Although an increasing number of producers are introducing compost into their production systems, they still have a need for fertilizers.
That’s because compost only contributes a limited amount of nutrients to the soil, emphasizes Monica Ozores-Hampton, assistant professor and vegetable specialist at the Southwest Florida Research and Education Center in Immokalee.
“But applying organic matter is a great way to increase sustainability,” she says. “You are putting back something in the soil.” Compost has many uses in vegetables.
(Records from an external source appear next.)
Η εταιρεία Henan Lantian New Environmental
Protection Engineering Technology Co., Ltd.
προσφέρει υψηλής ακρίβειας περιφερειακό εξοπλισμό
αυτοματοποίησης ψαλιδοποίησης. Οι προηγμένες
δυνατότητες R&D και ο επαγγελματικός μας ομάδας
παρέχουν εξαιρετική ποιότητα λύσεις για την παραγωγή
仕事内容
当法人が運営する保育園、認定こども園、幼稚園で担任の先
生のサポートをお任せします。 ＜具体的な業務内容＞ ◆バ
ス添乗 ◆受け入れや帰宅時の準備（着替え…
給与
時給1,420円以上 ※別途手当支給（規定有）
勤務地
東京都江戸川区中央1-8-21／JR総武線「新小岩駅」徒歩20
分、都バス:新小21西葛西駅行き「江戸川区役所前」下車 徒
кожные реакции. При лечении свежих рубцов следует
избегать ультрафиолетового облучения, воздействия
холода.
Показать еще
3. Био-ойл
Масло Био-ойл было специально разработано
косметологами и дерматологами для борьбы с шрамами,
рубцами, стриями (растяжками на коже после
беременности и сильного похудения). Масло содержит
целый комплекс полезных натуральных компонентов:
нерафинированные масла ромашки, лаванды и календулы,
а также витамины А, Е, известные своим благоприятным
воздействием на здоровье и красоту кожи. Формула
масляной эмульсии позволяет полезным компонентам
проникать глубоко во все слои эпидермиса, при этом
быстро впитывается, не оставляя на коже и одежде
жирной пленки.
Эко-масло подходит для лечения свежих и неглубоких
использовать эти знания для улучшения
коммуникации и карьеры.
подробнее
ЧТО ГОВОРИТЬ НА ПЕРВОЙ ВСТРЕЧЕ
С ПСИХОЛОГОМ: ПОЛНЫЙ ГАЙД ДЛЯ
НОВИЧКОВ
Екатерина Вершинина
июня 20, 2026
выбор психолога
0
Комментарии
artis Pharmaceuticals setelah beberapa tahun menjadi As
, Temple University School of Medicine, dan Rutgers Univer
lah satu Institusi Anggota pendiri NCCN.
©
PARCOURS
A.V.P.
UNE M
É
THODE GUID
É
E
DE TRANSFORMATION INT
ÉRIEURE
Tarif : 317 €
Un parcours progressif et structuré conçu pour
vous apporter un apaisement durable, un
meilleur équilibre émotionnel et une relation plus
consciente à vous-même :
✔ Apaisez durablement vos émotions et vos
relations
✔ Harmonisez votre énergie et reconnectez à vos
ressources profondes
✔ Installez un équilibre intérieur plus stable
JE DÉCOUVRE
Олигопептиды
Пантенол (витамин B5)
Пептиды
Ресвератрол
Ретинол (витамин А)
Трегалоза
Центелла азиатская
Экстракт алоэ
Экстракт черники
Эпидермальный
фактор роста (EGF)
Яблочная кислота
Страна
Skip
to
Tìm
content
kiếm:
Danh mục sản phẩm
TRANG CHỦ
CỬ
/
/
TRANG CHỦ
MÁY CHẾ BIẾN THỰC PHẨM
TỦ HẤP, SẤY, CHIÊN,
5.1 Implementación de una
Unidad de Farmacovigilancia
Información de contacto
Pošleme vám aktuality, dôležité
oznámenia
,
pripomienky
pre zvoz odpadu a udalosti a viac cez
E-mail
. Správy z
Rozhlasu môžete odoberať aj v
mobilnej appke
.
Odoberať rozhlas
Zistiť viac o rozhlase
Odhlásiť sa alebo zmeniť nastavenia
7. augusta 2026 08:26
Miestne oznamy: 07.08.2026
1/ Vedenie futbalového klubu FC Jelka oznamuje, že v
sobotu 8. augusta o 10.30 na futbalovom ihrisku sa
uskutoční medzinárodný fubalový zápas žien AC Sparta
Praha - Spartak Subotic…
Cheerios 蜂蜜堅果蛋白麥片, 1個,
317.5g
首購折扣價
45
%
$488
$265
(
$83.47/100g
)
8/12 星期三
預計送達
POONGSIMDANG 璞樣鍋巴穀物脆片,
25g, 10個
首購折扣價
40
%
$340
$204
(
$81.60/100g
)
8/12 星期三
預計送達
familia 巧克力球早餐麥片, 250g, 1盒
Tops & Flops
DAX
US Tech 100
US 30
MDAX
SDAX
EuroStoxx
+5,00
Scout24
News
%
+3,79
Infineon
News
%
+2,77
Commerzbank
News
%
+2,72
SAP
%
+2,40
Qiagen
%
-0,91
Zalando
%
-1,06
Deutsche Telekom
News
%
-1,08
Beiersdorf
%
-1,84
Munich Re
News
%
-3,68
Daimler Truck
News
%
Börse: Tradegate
It’s used for transplant production, it can replace potting soil media, it’s used in seed production and, when it’s mature and stable, can help suppress soil-borne diseases if used as a substitute for plastic mulch.
“You can even use compost to reduce weeds in the field by applying immature compost with high acetic acids,” she says.
But it’s most common field use is as a soil amendment that increases soil tilth and helps fertilizer work more efficiently in open beds or plastic mulch-covered beds, Ozores-Hampton says.
Unless it’s specifically registered as a fertilizer, she says, “Compost is a soil amendment.” You can, however, calculate the nitrogen, phosphorus, potassium and micronutrients the compost contains and reduce the amount of fertilizer you use.
Compost is commonly used with vegetables, especially leafy greens, in citrus and peach groves, and with blueberries and raspberries. When you use compost, you basically put a buffer in the soil that protects the plant from some of the destructive effects of the environment—especially at the root zone level, Ozores-Hampton says.
The plant is better able to obtain water and nutrients and will grow better, have better biomass and better root mass. A strong root mass, she says, helps plants fight off diseases, nematodes and other threats.
Subbing for fertilizer
Pete Stoffella, professor and center director of the University of Florida’s Institute of Food and Agricultural Sciences’ Indian River Research and Education Center at Fort Pierce, and his collaborators are conducting research using biodegradable waste byproduct—or compost—as a partial substitute for inorganic fertilizer.
Specifically, they’re studying whether organic materials can reduce the amount of nitrogen and phosphorus in surface water runoff with vegetables and citrus while maintaining the same yields and quality of vegetables and fruit as with inorganic fertilizers.